Today. The Today Show doesn't have a studio audience but if you get yourself to the the corner of Rockefeller Center and 49th Street before dawn, with posterboard and markers (fun signs always get camera time), comfortable shoes (you'll be on your feet for hours), and a smiley, fun attitude you might get on camera. America's first morning talk–news show airs weekdays from 7 to 10 am in the glass-enclosed, ground-level NBC studio across from its original home at 30 Rockefeller Plaza. You may well be spotted on TV by friends back home while you're standing behind anchors Matt Lauer, Al Roker, and Savannah Guthrie. Rockefeller Plaza at W. 49th St., Midtown West, New York, NY, 10020. www.today.msnbc.msn.com. Subway: B, D, F, M to 47th–50th Sts./Rockefeller Center.
Rachael Ray Show.
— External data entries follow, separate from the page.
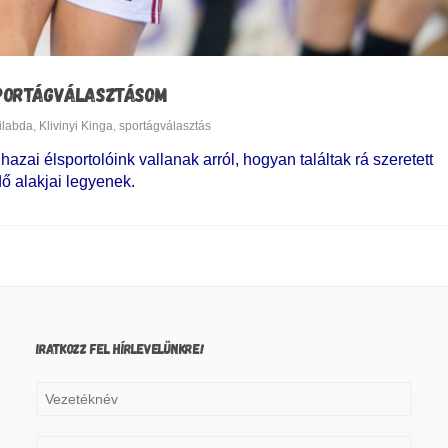
 SPORTÁGVÁLASZTÁSOM
ilabda
,
Klivinyi Kinga
,
sportágválasztás
zai élsportolóink vallanak arról, hogyan találtak rá szeretett
ő alakjai legyenek.
IRATKOZZ FEL HÍRLEVELÜNKRE!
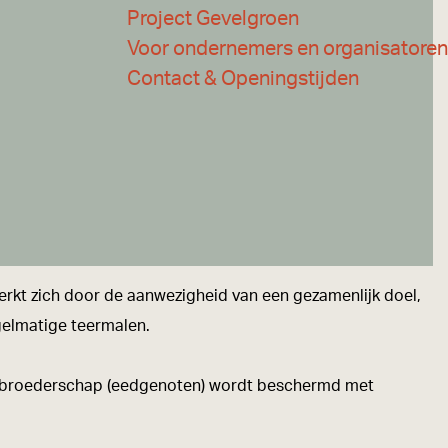
Project Gevelgroen
Voor ondernemers en organisatoren
Contact & Openingstijden
rkt zich door de aanwezigheid van een gezamenlijk doel,
egelmatige teermalen.
gen broederschap (eedgenoten) wordt beschermd met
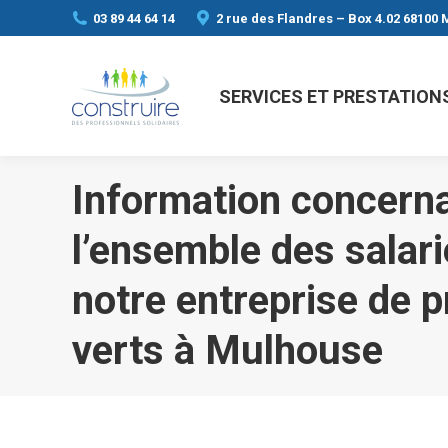
03 89 44 64 14
2 rue des Flandres – Box 4.02 68100
SERVICES ET PRESTATION
Information concerna
l’ensemble des salari
notre entreprise de p
verts à Mulhouse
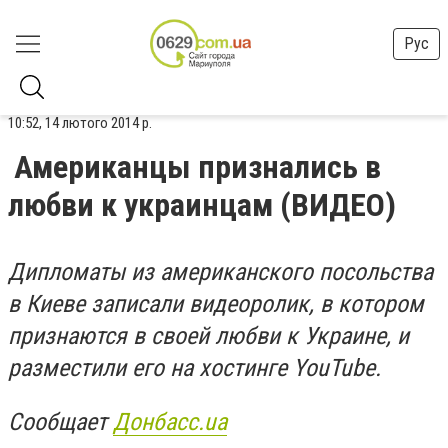
Рус
10:52, 14 лютого 2014 р.
Американцы признались в
любви к украинцам (ВИДЕО)
Дипломаты из американского посольства
в Киеве записали видеоролик, в котором
признаются в своей любви к Украине, и
разместили его на хостинге YouTube.
Сообщает
Донбасс.ua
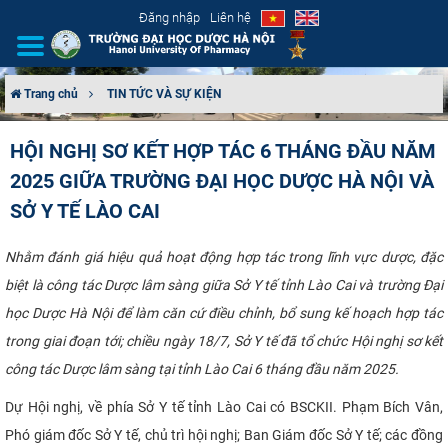
Đăng nhập
Liên hệ
Trang chủ
TIN TỨC VÀ SỰ KIỆN
GIỚI THIỆU
HỘI NGHỊ SƠ KẾT HỢP TÁC 6 THÁNG ĐẦU NĂM
2025 GIỮA TRƯỜNG ĐẠI HỌC DƯỢC HÀ NỘI VÀ
CƠ CẤU TỔ CHỨC
SỞ Y TẾ LÀO CAI
TUYỂN SINH
Nhằm đánh giá hiệu quả hoạt động hợp tác trong lĩnh vực dược, đặc
ĐÀO TẠO
biệt là công tác Dược lâm sàng giữa Sở Y tế tỉnh Lào Cai và trường Đại
học Dược Hà Nội để làm căn cứ điều chỉnh, bổ sung kế hoạch hợp tác
ĐẢM BẢO CHẤT LƯỢNG
trong giai đoạn tới; chiều ngày 18/7, Sở Y tế đã tổ chức Hội nghị sơ kết
công tác Dược lâm sàng tại tỉnh Lào Cai 6 tháng đầu năm 2025.
KHOA HỌC CÔNG NGHỆ
Dự Hội nghị, về phía Sở Y tế tỉnh Lào Cai có BSCKII. Phạm Bích Vân,
HTQT
Phó giám đốc Sở Y tế, chủ trì hội nghị; Ban Giám đốc Sở Y tế; các đồng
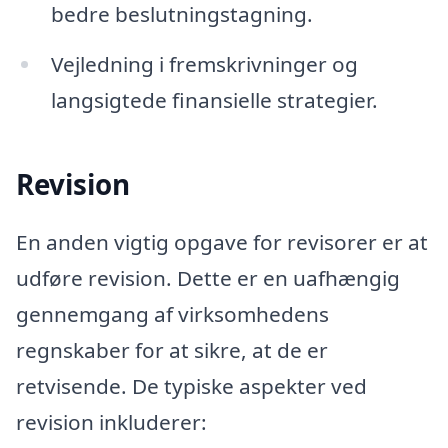
bedre beslutningstagning.
Vejledning i fremskrivninger og
langsigtede finansielle strategier.
Revision
En anden vigtig opgave for revisorer er at
udføre revision. Dette er en uafhængig
gennemgang af virksomhedens
regnskaber for at sikre, at de er
retvisende. De typiske aspekter ved
revision inkluderer:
This energectic, bubbly chef helms a daytime talk show that covers everything from cooking and fashion tips to celebrity interviews; of course everything is "delish" and "yum-o." Her set looks like a cozy kitchen, and the show typically tapes on Monday, Tuesday, and Thursday at 11:30 am and 3:30 pm. Guests must be 16 or older to be in the audience. Advance tickets are only available on Rachael Ray's website. Be sure to read the guidelines—there is a suggested dress code. No crazy prints—go for solid colors and smart business casual. Chelsea Television Studios, 221 West 26th St., between 7th and 8th Aves., Chelsea, New York, NY, 10001. www.rachaelrayshow.com/show-info/audience-tickets/. Subway: 1 to 28th St.
Prepare to have your pockets and bags checked before you enter, and leave the camera at home, as snapping a shot during a show—even with a camera phone—isn't allowed.
Wear layers: TV studios blast the air-conditioning.
Sitting in a TV audience can be more boring than watching the show at home. You'll have to wait intermittently while sets are changed and stars' makeup is refreshed; if your seats are in back, you may feel far from the action.
Audience laughter is carefully orchestrated. There will be "Applause" signs signaling when to clap and staffers gesturing for you to laugh louder.